### EXERCISE
Search the listing for the word "kann" and say how many lines have it, nothing besides.

### DATA EXCERPTS
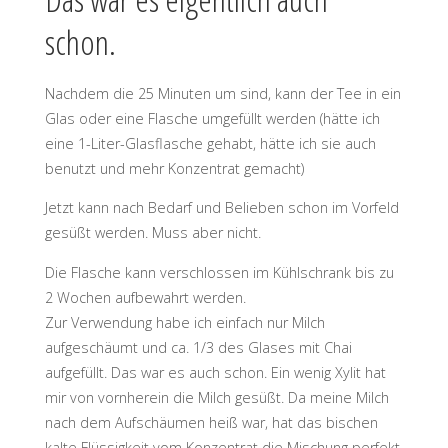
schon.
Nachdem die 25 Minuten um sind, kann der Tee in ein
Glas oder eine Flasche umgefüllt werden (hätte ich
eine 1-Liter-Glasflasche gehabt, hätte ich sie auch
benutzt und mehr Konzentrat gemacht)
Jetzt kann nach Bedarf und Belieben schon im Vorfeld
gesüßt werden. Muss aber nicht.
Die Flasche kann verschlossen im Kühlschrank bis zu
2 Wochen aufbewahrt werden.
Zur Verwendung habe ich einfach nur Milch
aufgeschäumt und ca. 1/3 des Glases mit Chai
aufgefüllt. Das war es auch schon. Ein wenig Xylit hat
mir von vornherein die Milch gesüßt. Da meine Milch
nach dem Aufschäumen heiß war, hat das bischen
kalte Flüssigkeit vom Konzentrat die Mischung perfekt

### ANSWER FOR THIS EXERCISE
3